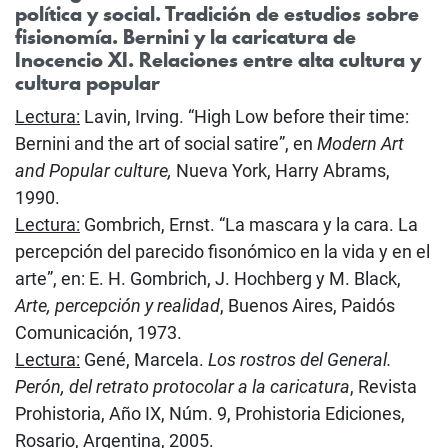
política y social. Tradición de estudios sobre
fisionomía. Bernini y la caricatura de
Inocencio XI. Relaciones entre alta cultura y
cultura popular
Lectura:
Lavin, Irving. “High Low before their time:
Bernini and the art of social satire”, en
Modern Art
and Popular culture,
Nueva York, Harry Abrams,
1990.
Lectura:
Gombrich, Ernst. “La mascara y la cara. La
percepción del parecido fisonómico en la vida y en el
arte”, en: E. H. Gombrich, J. Hochberg y M. Black,
Arte, percepción y realidad
, Buenos Aires, Paidós
Comunicación, 1973.
Lectura:
Gené, Marcela.
Los rostros del General.
Perón, del retrato protocolar a la caricatura
, Revista
Prohistoria, Año IX, Núm. 9, Prohistoria Ediciones,
Rosario, Argentina, 2005.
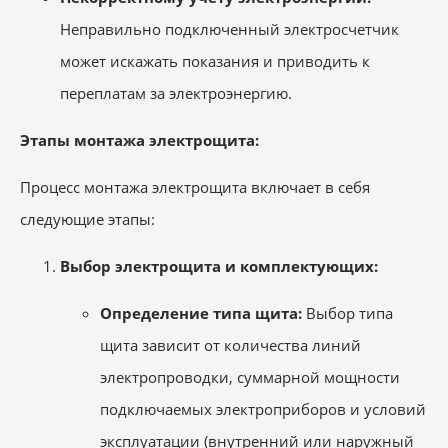
Неправильно подключенный электросчетчик
может искажать показания и приводить к
переплатам за электроэнергию.
Этапы монтажа электрощита:
Процесс монтажа электрощита включает в себя
следующие этапы:
Выбор электрощита и комплектующих:
Определение типа щита:
Выбор типа
щита зависит от количества линий
электропроводки, суммарной мощности
подключаемых электроприборов и условий
эксплуатации (внутренний или наружный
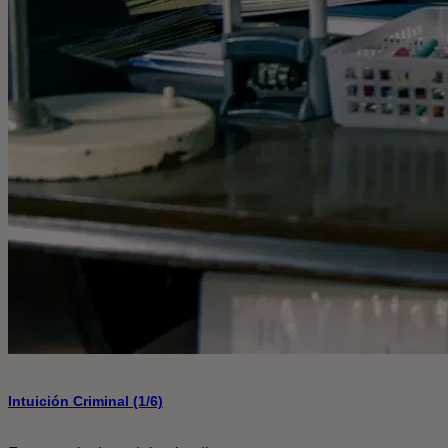
Intuición Criminal (1/6)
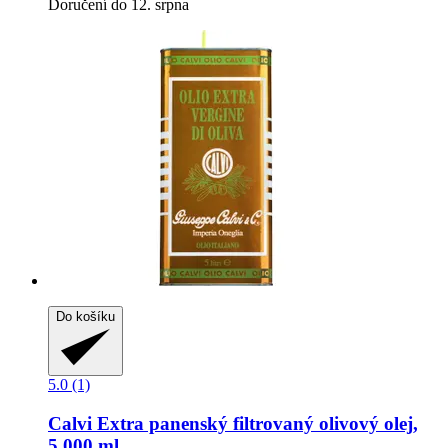
Doručení do 12. srpna
Do košíku
5.0 (1)
Calvi
Extra panenský filtrovaný olivový olej,
5.000 ml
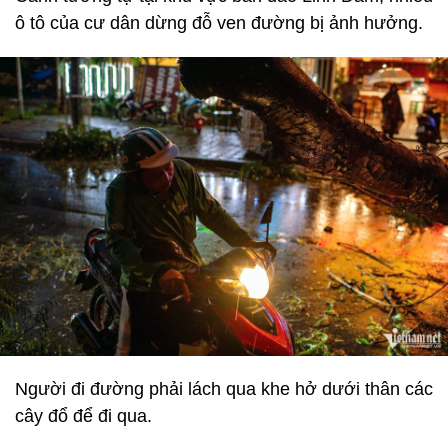
ô tô của cư dân dừng đỗ ven đường bị ảnh hưởng.
Người đi đường phải lách qua khe hở dưới thân các
cây đổ để đi qua.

::::::

◆ Exercise goal ◆
Please reproduce the whole listing exactly; the pictures stay out.

◆ Answer ◆
política y social. Tradición de estudios sobre
fisionomía. Bernini y la caricatura de
Inocencio XI. Relaciones entre alta cultura y
cultura popular
Lectura:
Lavin, Irving. “High Low before their time:
Bernini and the art of social satire”, en
Modern Art
and Popular culture,
Nueva York, Harry Abrams,
1990.
Lectura:
Gombrich, Ernst. “La mascara y la cara. La
percepción del parecido fisonómico en la vida y en el
arte”, en: E. H. Gombrich, J. Hochberg y M. Black,
Arte, percepción y realidad
, Buenos Aires, Paidós
Comunicación, 1973.
Lectura:
Gené, Marcela.
Los rostros del General.
Perón, del retrato protocolar a la caricatura
, Revista
Prohistoria, Año IX, Núm. 9, Prohistoria Ediciones,
Rosario, Argentina, 2005.
Неправильно подключенный электросчетчик
может искажать показания и приводить к
переплатам за электроэнергию.
Этапы монтажа электрощита:
Процесс монтажа электрощита включает в себя
следующие этапы:
Выбор электрощита и комплектующих:
Определение типа щита:
Выбор типа
щита зависит от количества линий
электропроводки, суммарной мощности
подключаемых электроприборов и условий
эксплуатации (внутренний или наружный
Intuición Criminal (1/6)
Doručení do 12. srpna
Do košíku
5.0 (1)
Calvi
Extra panenský filtrovaný olivový olej,
5.000 ml
ô tô của cư dân dừng đỗ ven đường bị ảnh hưởng.
Người đi đường phải lách qua khe hở dưới thân các
cây đổ để đi qua.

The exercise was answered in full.